Through the poetry she published with her sisters and Wuthering Heights, we can determine that she was interested in people’s passions, emotions, and sufferings. These interests make her very emphatic and aware of the existing problems and societal pressures of her era.
Brontë’s Wuthering Heights was first published in 1847 under her pen name Ellis Bell; her real name not appearing until 1850 after her death. The passion and violence of the novel convinced readers to think it was written by a man (people of this time would never believe all of that pent-up energy was within a shy woman). It was not immediately popular. Emily died a year later, meaning she never saw its success and never knew it turned into a beloved classic.
What is Wuthering Heights about?
This story follows the tortured love story of Heathcliff and Catherine. It is told 30 years later by Nelly, the housekeeper, to Mr.

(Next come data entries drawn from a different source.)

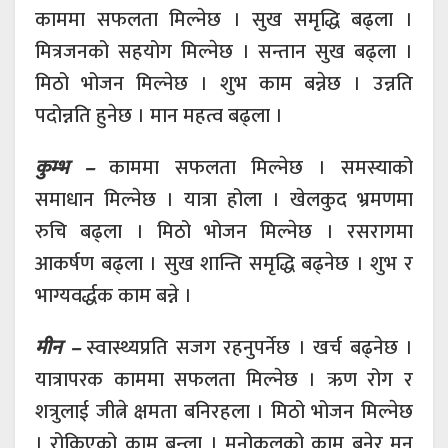
काममा सफलता मिल्नेछ । सुख समृद्धि बढ्ला ।
मित्रजनको सहयोग मिल्नेछ । सन्तान सुख बढ्ला ।
मिठो भोजन मिल्नेछ । शुभ काम बन्नेछ । उन्नति
पदोन्नति हुनेछ । मान महत्व बढ्ला ।
कुम्भ –
काममा सफलता मिल्नेछ । समस्याको
समाधान मिल्नेछ । यात्रा होला । खेलकुद भ्रमणमा
रुचि बढ्ला । मिठो भोजन मिल्नेछ । रसरागमा
आकर्षण बढ्ला । सुख शान्ति समृद्धि बढ्नेछ । शुभ र
भाग्यवर्द्धक काम बन्ने ।
मीन –
स्वास्थ्यप्रति सजग रहनुपर्नेछ । खर्च बढ्नेछ ।
यात्रापरक काममा सफलता मिल्नेछ । ऋण रोग र
शत्रुलाई जीत्ने क्षमता बनिरहला । मिठो भोजन मिल्नेछ
। रोकिएको काम बन्ला । मनोकुलको काम बनेर मन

Lockwood, a neighbor who stays the night at Wuthering Heights (which is the mansion in the novel). This is a very back-and-forth whirlwind of a story, but I will do my best to give you the gist.
SPOILERS AHEAD: I outline the entire plot. If you haven’t read the book and wish to experience it for yourself, skip this section.
Mr. Lockwood stops by the remote Wuthering Heights mansion to visit Heathcliff, the landlord. Instead of meeting Heathcliff, he meets a quiet young woman, Joseph the servant, and an uneducated young man named Hareton. Upon walking into the manor, Mr. Lockwood notices that everyone is inhospitable, unwelcoming, and in dark, dreadful moods. We get the first insight into what life is like at Wuthering Heights.
As mentioned, Mr. Lockwood must stay the night due to a snowstorm. They put him in Catherine Earnshaw’s room, and he falls asleep reading her diary. He awakes from a terrible nightmare where a ghost version of Catherine begs him to let her enter the mansion through the window. The sound of Mr. Lockwood’s screams awakens Heathcliff, who is surprised by the stranger and seems just as solemn as everyone else in the house. After this event, Nelly queues Mr. Lockwood into the history and story of the family.
Heathcliff was an orphan brought into the Earnshaw family by Mr. Earnshaw. He is adored by Catherine’s father but hated by Hindley, Catherine’s brother. Hindley, who no doubt is acting out due to lack of attention, beats Heathcliff, but thankfully, Heathcliff finds a friend in Catherine. When Mr. Earnshaw dies, Hindley returns home from college married, and he steps into the role of master of Wuthering Heights. As you can imagine, this is the perfect chance for him to continue his torture of Heathcliff. In his new role, Hindley only lets Heathcliff stay if he becomes a servant, downgrading his class.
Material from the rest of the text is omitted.